Start of The input
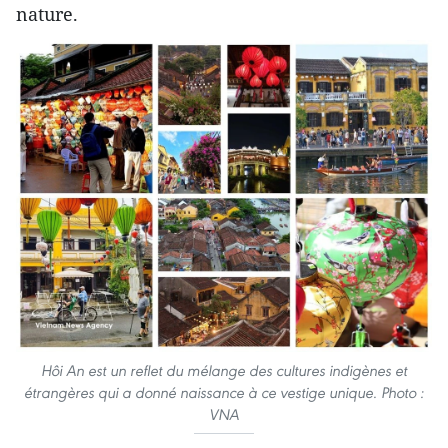
nature.
Hôi An est un reflet du mélange des cultures indigènes et
étrangères qui a donné naissance à ce vestige unique. Photo :
VNA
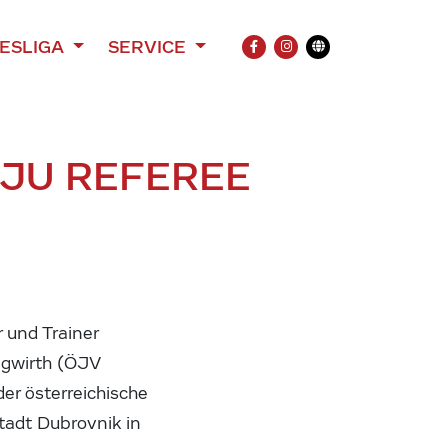
ESLIGA
SERVICE
FACEBOOK
INSTAGRAM
Übersetzung
JU REFEREE
 und Trainer
ngwirth (ÖJV
der österreichische
stadt Dubrovnik in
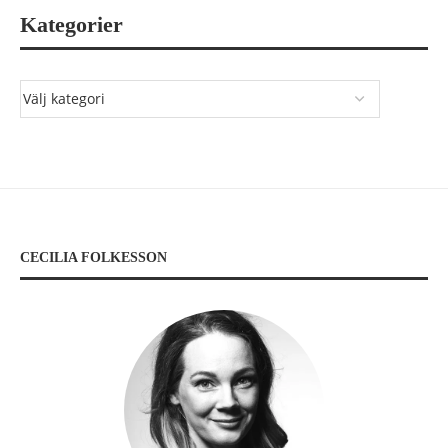
Kategorier
CECILIA FOLKESSON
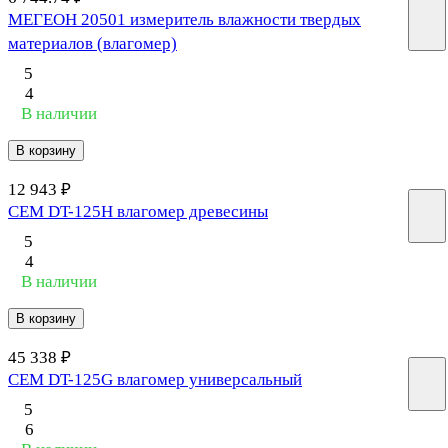
МЕГЕОН 20501 измеритель влажности твердых
материалов (влагомер)
5
4
В наличии
В корзину
12 943 ₽
CEM DT-125H влагомер древесины
5
4
В наличии
В корзину
45 338 ₽
CEM DT-125G влагомер универсальный
5
6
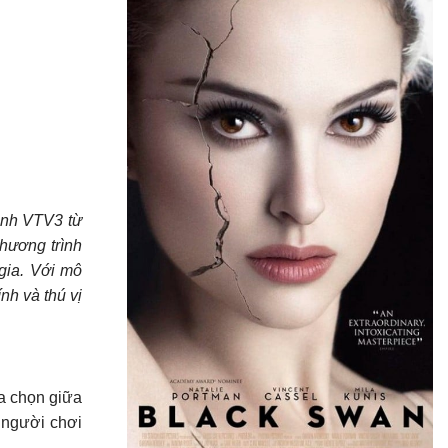
ênh VTV3 từ
chương trình
gia. Với mô
nh và thú vị
ựa chọn giữa
 người chơi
End of The input
Restate the data above word for word, so that the only difference is the missing pictures.

Exercise result →
nature.
Hôi An est un reflet du mélange des cultures indigènes et
étrangères qui a donné naissance à ce vestige unique. Photo :
VNA
ESLIGA
SERVICE
FACEBOOK
INSTAGRAM
Übersetzung
JU REFEREE
 und Trainer
ngwirth (ÖJV
der österreichische
stadt Dubrovnik in
Kategorier
CECILIA FOLKESSON
МЕГЕОН 20501 измеритель влажности твердых
материалов (влагомер)
5
4
В наличии
В корзину
12 943 ₽
CEM DT-125H влагомер древесины
5
4
В наличии
В корзину
45 338 ₽
CEM DT-125G влагомер универсальный
5
6
ênh VTV3 từ
chương trình
gia. Với mô
nh và thú vị
ựa chọn giữa
 người chơi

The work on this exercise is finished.